[Dataset records]
• • • • • • •

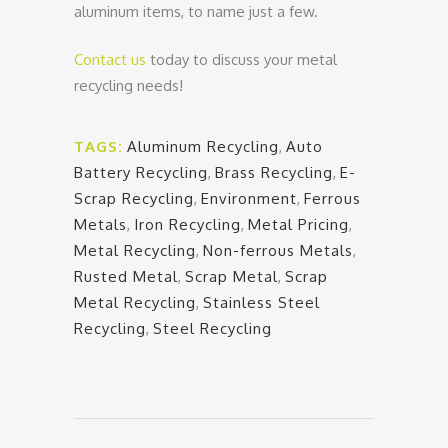
aluminum items, to name just a few.
Contact us
today to discuss your metal
recycling needs!
TAGS:
Aluminum Recycling
,
Auto
Battery Recycling
,
Brass Recycling
,
E-
Scrap Recycling
,
Environment
,
Ferrous
Metals
,
Iron Recycling
,
Metal Pricing
,
Metal Recycling
,
Non-ferrous Metals
,
Rusted Metal
,
Scrap Metal
,
Scrap
Metal Recycling
,
Stainless Steel
Recycling
,
Steel Recycling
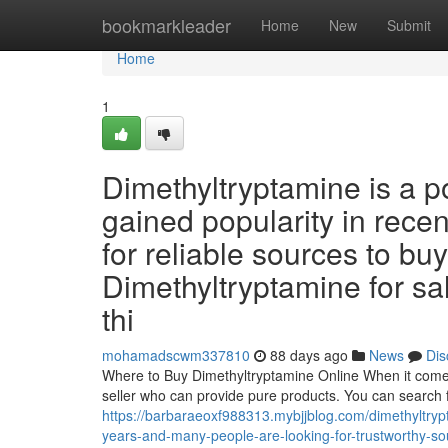
Home
bookmarkleader
Home
New
Submit
Home
1
Dimethyltryptamine is a 
gained popularity in rece
for reliable sources to buy 
Dimethyltryptamine for sale
thi
mohamadscwm337810
88 days ago
News
Dis
Where to Buy Dimethyltryptamine Online When it comes t
seller who can provide pure products. You can search 
https://barbaraeoxf988313.mybjjblog.com/dimethyltryp
years-and-many-people-are-looking-for-trustworthy-sour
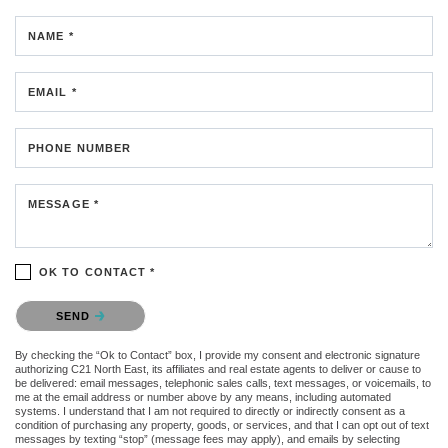
NAME *
EMAIL *
PHONE NUMBER
MESSAGE *
OK TO CONTACT *
Please confirm that you are not a robot.
SEND
By checking the “Ok to Contact” box, I provide my consent and electronic signature
authorizing C21 North East, its affiliates and real estate agents to deliver or cause to
be delivered: email messages, telephonic sales calls, text messages, or voicemails, to
me at the email address or number above by any means, including automated
systems. I understand that I am not required to directly or indirectly consent as a
condition of purchasing any property, goods, or services, and that I can opt out of text
messages by texting “stop” (message fees may apply), and emails by selecting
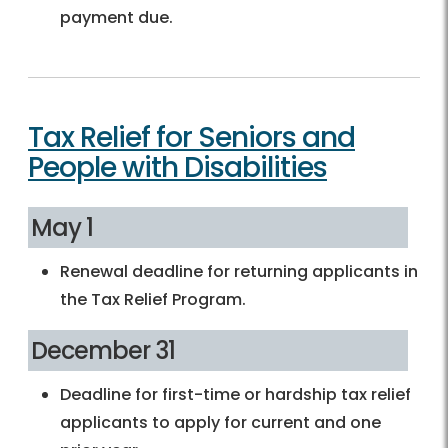
payment due.
Tax Relief for Seniors and
People with Disabilities
May 1
Renewal deadline for returning applicants in
the Tax Relief Program.
December 31
Deadline for first-time or hardship tax relief
applicants to apply for current and one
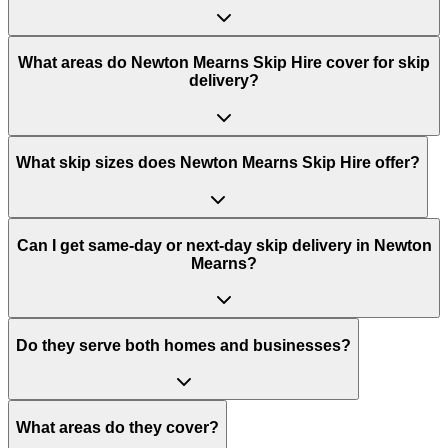
What areas do
Newton Mearns Skip Hire
cover for skip
delivery?
What skip sizes does Newton Mearns Skip Hire offer?
Can I get same-day or next-day skip delivery in Newton
Mearns?
Do they serve both homes and businesses?
What areas do they cover?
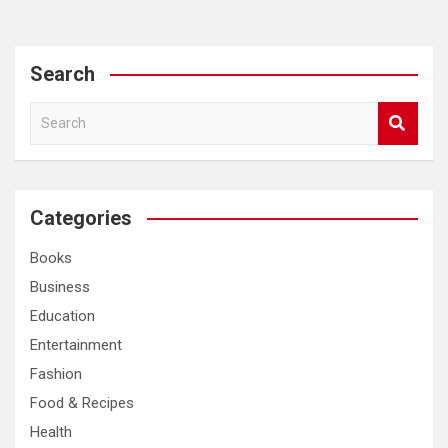
Search
S
e
a
r
c
Categories
h
Books
Business
Education
Entertainment
Fashion
Food & Recipes
Health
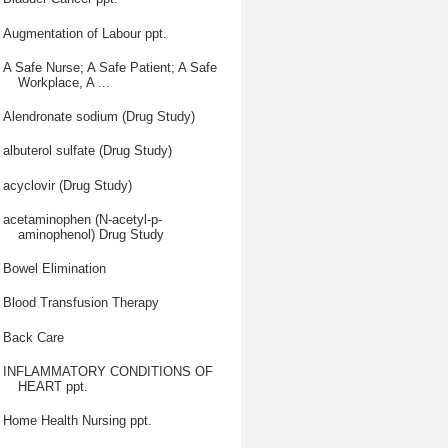
Augmentation of Labour ppt.
A Safe Nurse; A Safe Patient; A Safe
Workplace, A ...
Alendronate sodium (Drug Study)
albuterol sulfate (Drug Study)
acyclovir (Drug Study)
acetaminophen (N-acetyl-p-
aminophenol) Drug Study
Bowel Elimination
Blood Transfusion Therapy
Back Care
INFLAMMATORY CONDITIONS OF
HEART ppt.
Home Health Nursing ppt.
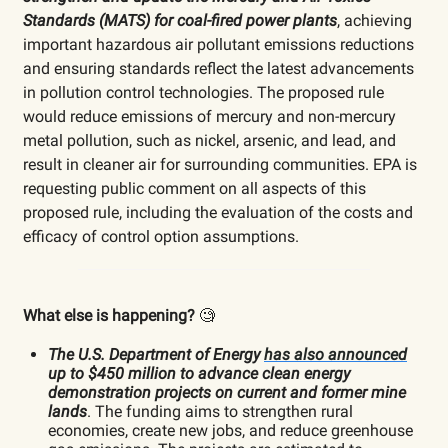
Standards (MATS) for coal-fired power plants
, achieving
important hazardous air pollutant emissions reductions
and ensuring standards reflect the latest advancements
in pollution control technologies. The proposed rule
would reduce emissions of mercury and non-mercury
metal pollution, such as nickel, arsenic, and lead, and
result in cleaner air for surrounding communities. EPA is
requesting public comment on all aspects of this
proposed rule, including the evaluation of the costs and
efficacy of control option assumptions.
What else is happening?
🧐
The U.S. Department of Energy
has also announced
up to $450 million to advance clean energy
demonstration projects on current and former mine
lands
. The funding aims to strengthen rural
economies, create new jobs, and reduce greenhouse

• • • • • • •

# PROBLEM DESCRIPTION
Scan the records for the word "emissions" and copy every line where it is found.

# EXERCISE ANSWER
important hazardous air pollutant emissions reductions
would reduce emissions of mercury and non-mercury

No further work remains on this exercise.